Controversially, given their human rights record and accusations of vote rigging during the hosting battle, Qatar will take the reins for the World Cup in 2022 – the first time in decades that the competition will have a winter timeslot for the northern hemisphere.
Four years later, the action head to North America – a combined bid from the USA, Canada and Mexico doing enough to convince FIFA officials that was the right call ahead of the offer tabled by Morocco.
Under FIFA rules, that means that nations under the Asian Football Confederation and CONCACAF banner are unable to host World Cup 2030 – opening the door to a successful bid from a European, African, South American or Oceanic country.
The Football Association has intimated that there could be a UK hosting bid – either from England alone or as part of a wider effort involving Wales, Scotland and Northern Ireland, while a number of other parties have also thrown their hat into the ring.
Joint UK Bid
In theory, a UK bid would tick many of the boxes.
The infrastructure is already in place to host a major football tournament, and previous history of welcoming World Cups and European Championships in 1966, 1996 and 2021 is usually considered a major plus.
But the shocking scenes in London before, during and after the Euro 2020 final, in which a number of people were seriously injured and a catalogue of arrests made, have put a serious dampener on the proposed bid, and may be enough to convince FIFA to look elsewhere if the FA cannot make assurances that safety and security will be much improved.
It has been reported that FA officials are doubtful that a World Cup bid will be successful, having been handed £2.8 million of funding by the government to carry out a feasibility study.
An English bid was made to host the 2018 World Cup and received just two votes, and it’s more likely that the FA will instead bid to host Euro 2028 so that UEFA can back a rival offer for the big one in 2030.
Spain & Portugal
UEFA big cheese Aleksander Ceferin has hinted that he will only support one European bid for World Cup hosting rights, and that is likely to be the joint proposal put on the table by Spain and Portugal.
They already have the infrastructure in place, have hosted a number of high profile tournaments in the past – including the World Cup in Spain in 1982 – and have the weather for the competition to be played under a blanket of sunshine in the northern hemisphere summer.
The respective governments, as well as the Spanish royal family, have thrown their weight behind the bid, and it’s likely that will be Europe’s main offer to host the World Cup.
It may not be completely without competition, however.
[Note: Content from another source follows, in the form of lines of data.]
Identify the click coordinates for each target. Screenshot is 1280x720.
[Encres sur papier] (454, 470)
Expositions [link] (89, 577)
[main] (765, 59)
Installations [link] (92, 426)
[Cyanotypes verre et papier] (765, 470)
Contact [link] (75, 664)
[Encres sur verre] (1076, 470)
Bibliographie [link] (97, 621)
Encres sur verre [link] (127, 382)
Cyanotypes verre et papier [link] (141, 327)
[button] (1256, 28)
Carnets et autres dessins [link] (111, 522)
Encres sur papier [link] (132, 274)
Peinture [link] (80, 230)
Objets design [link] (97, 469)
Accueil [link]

A bid from a South Eastern bloc of European nations – Greece, Bulgaria, Romania and Serbia – is also thought to be on the table.
And to accuse matters further, Al Jazeera has claimed that FIFA president Gianni Infantino has told officials in Israel that they could host the tournament alongside a selection of regional partners.
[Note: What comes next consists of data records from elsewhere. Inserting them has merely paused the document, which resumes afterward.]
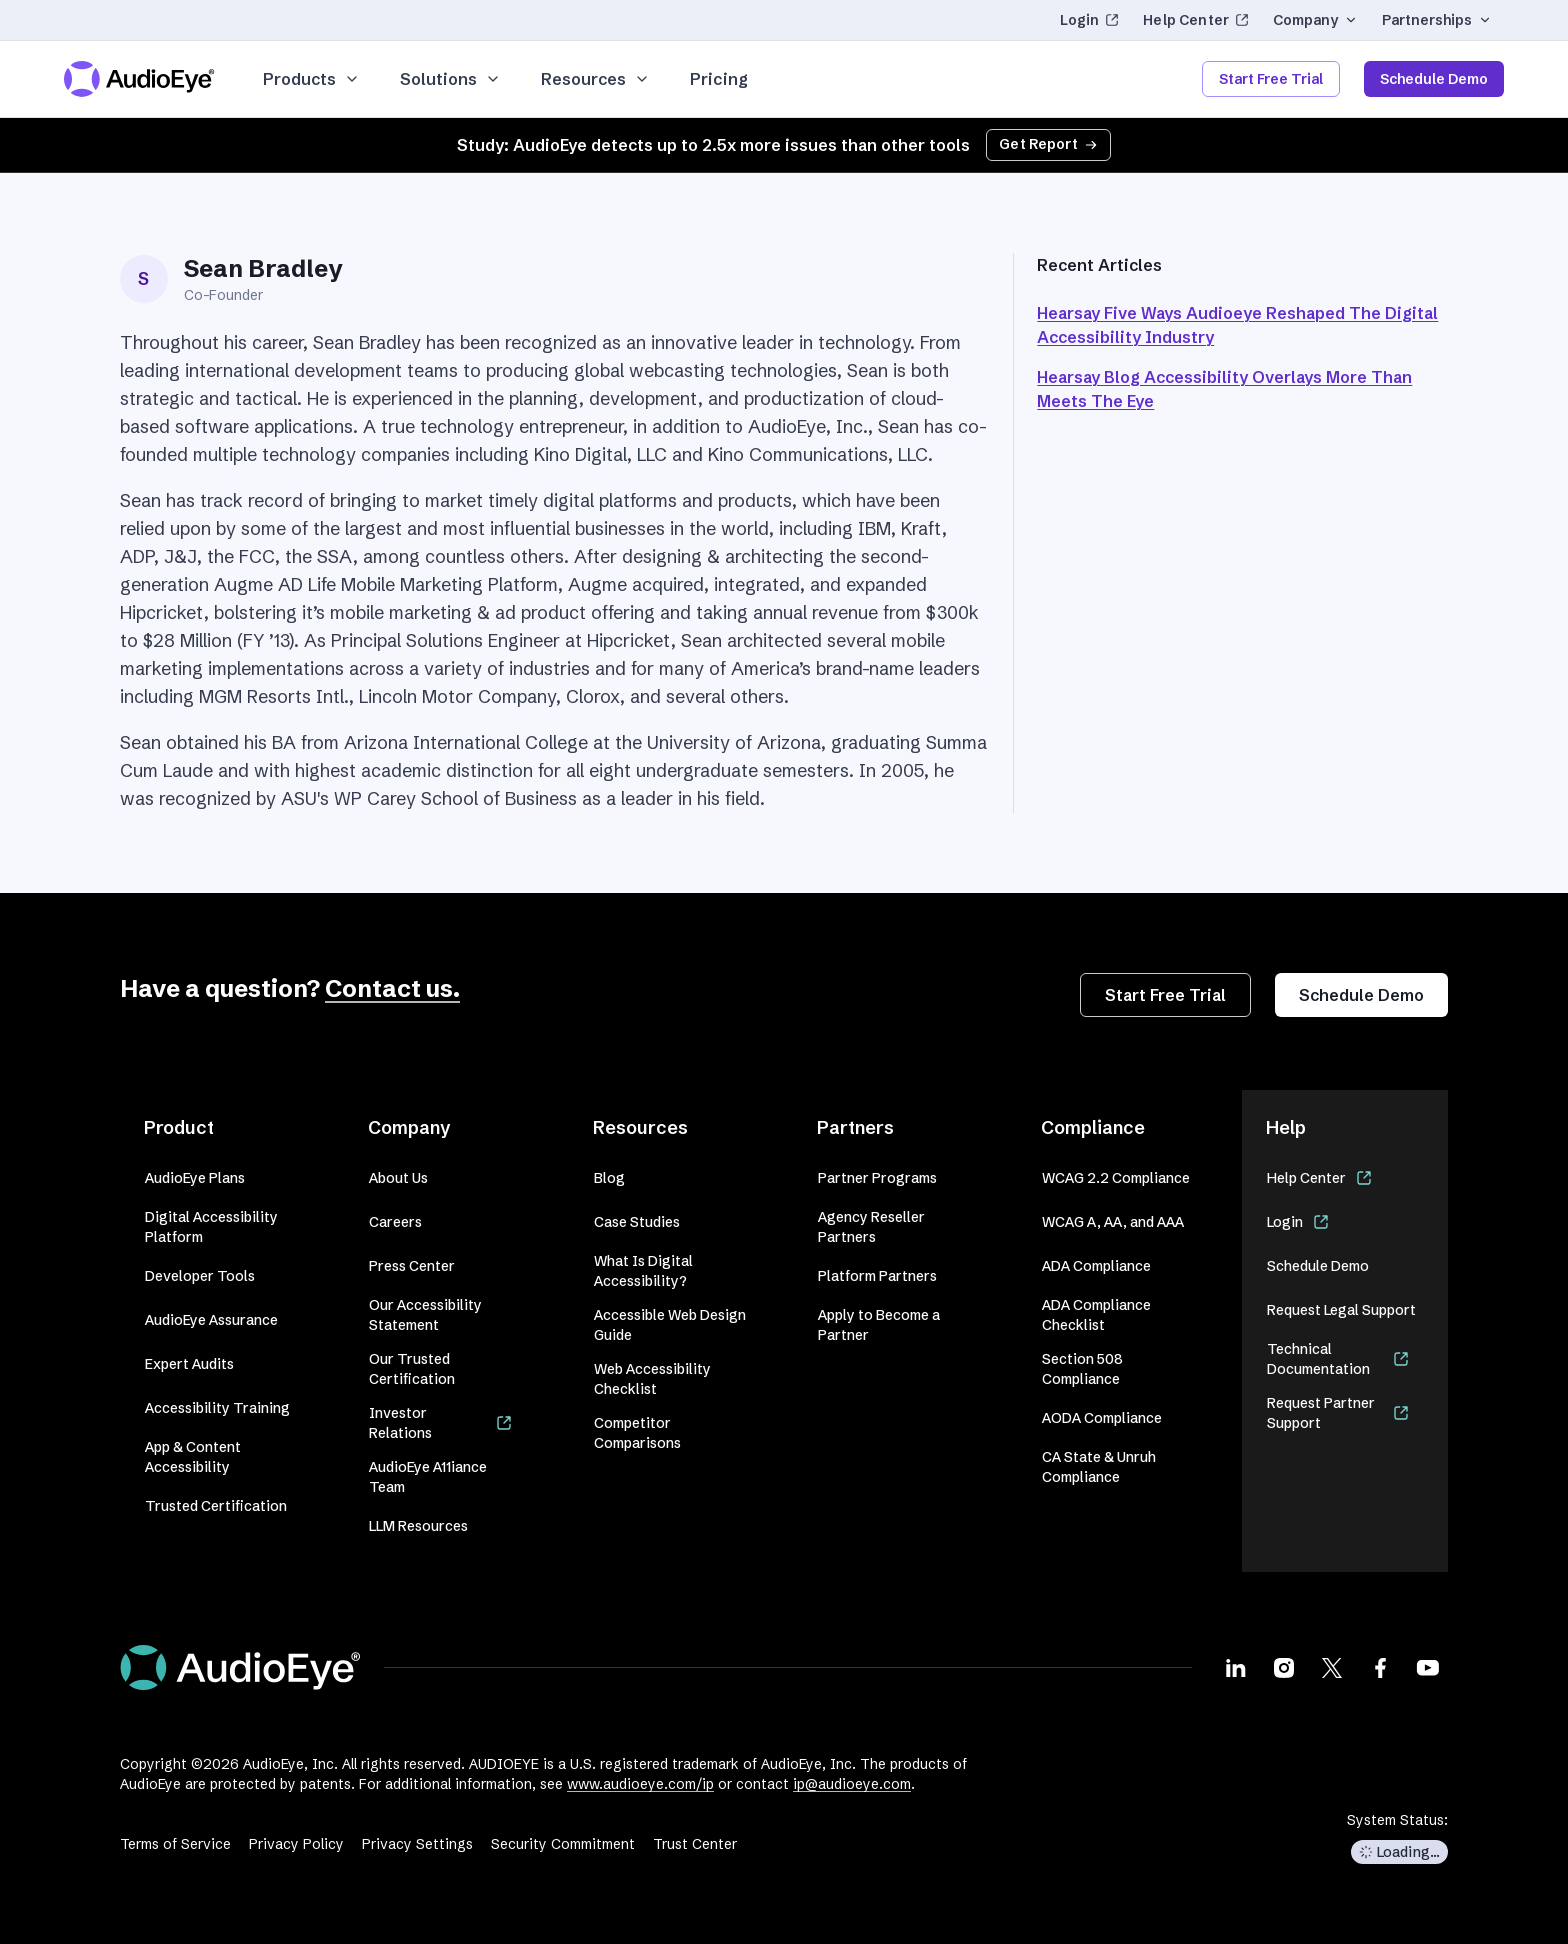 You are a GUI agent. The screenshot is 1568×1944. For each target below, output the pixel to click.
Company (1315, 20)
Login (1090, 20)
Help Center (1196, 20)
Who Else Could Host World Cup 2030?
After being overlooked to host the World Cup in 2026, Morocco are once again expected to table a bid – and, amazingly, they are actually the betting favourites with Smarkets to win as FIFA explores the possibility of a first African edition of the competition.
It’s not yet confirmed whether Morocco will bid individually or team up with another African nation – potentially Egypt, but the odds-makers suggest they are in pole position to create a slice of history in 2030.
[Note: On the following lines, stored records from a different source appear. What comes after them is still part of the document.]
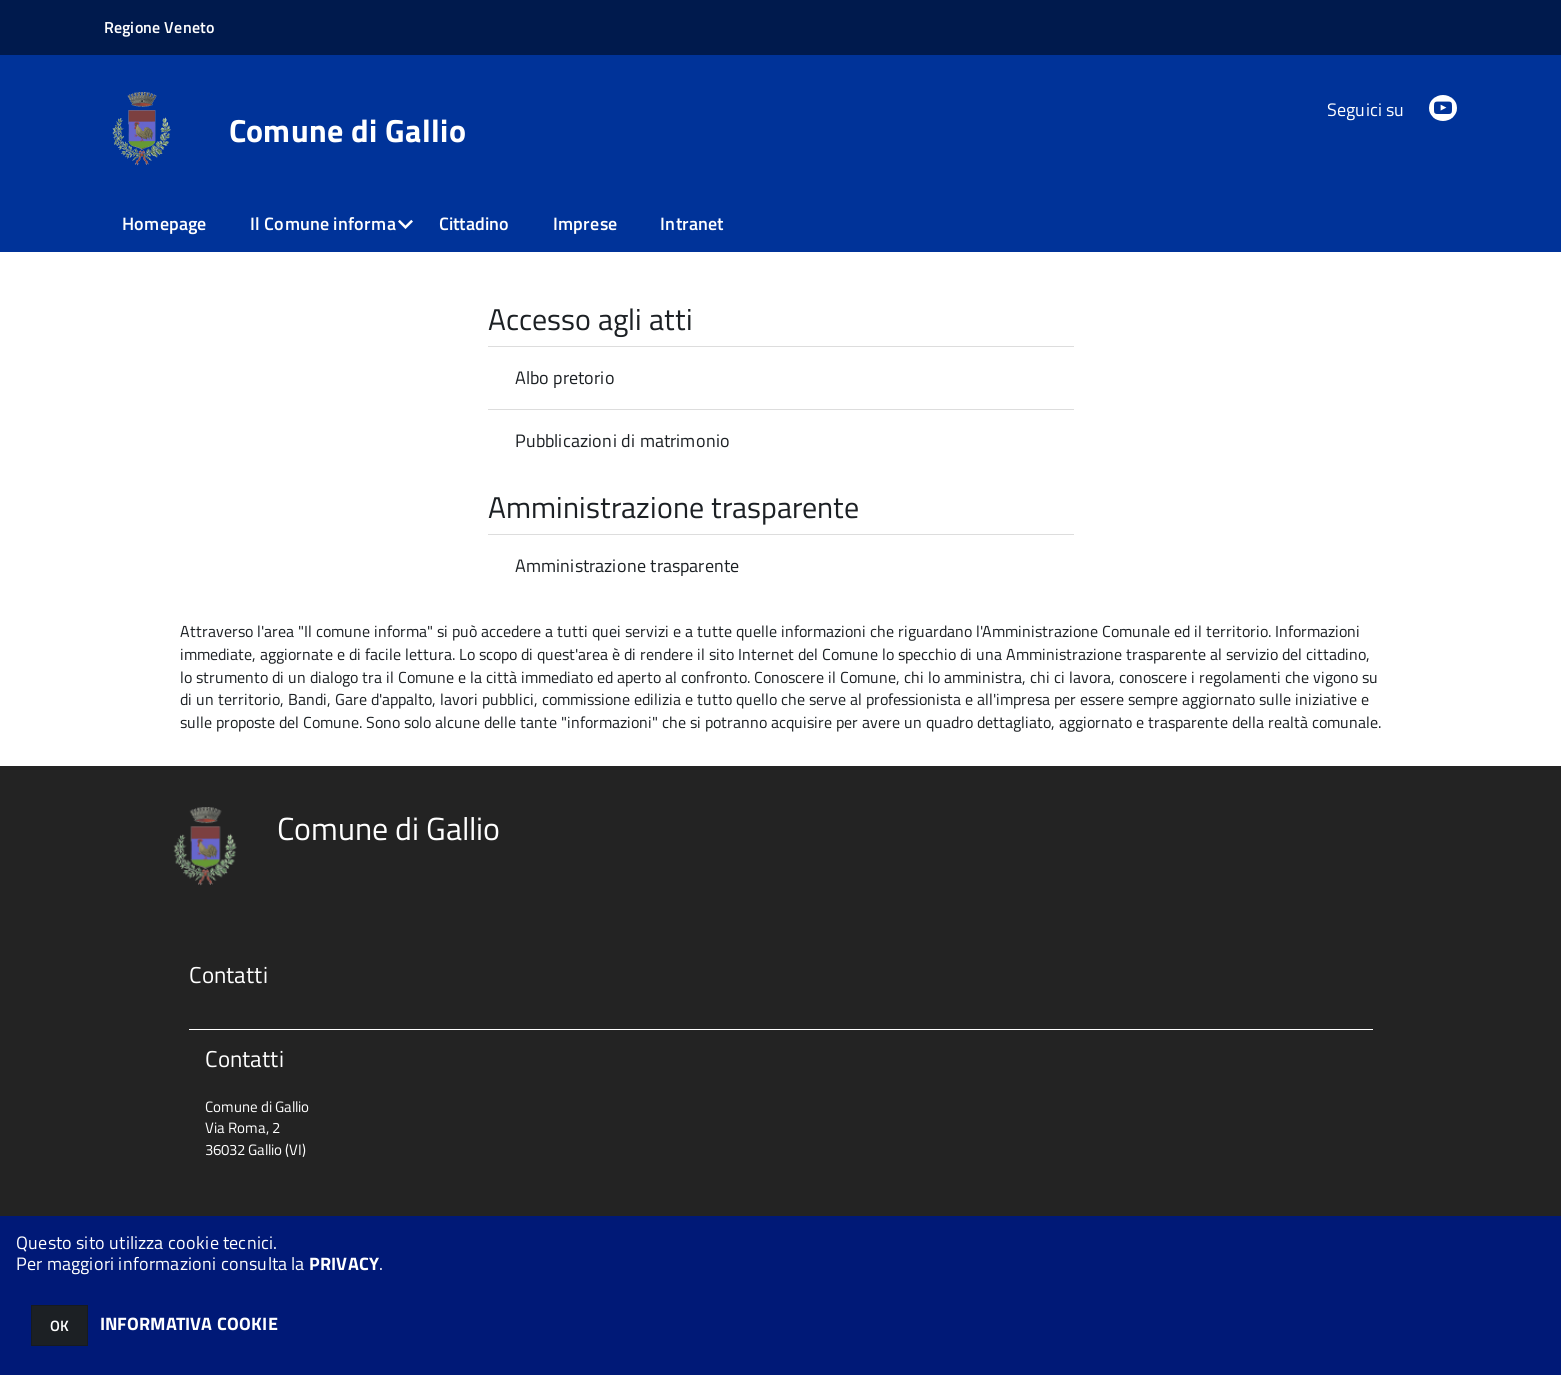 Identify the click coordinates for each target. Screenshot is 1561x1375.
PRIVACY (344, 1263)
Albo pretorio (565, 377)
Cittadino (474, 223)
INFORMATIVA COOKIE (189, 1323)
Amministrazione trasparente (627, 565)
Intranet (691, 223)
Another possible option would be to reflect on 100 years of World Cup action – the 2030 tournament will mark the centenary – by taking the showpiece occasion back to where it all began….Uruguay.
They wouldn’t be able to host the event on their own, so have called upon Argentina (the 1978 host), Chile (host in 1962) and Paraguay to table a joint offer to FIFA.
However, other South American nations have issued their intent to bid, including Colombia, Peru and Ecuador, and so it remains to be seen how the official bid from that continent will shape up.
Like the World Cup itself, the hosting bid could be a tense and hard-won affair!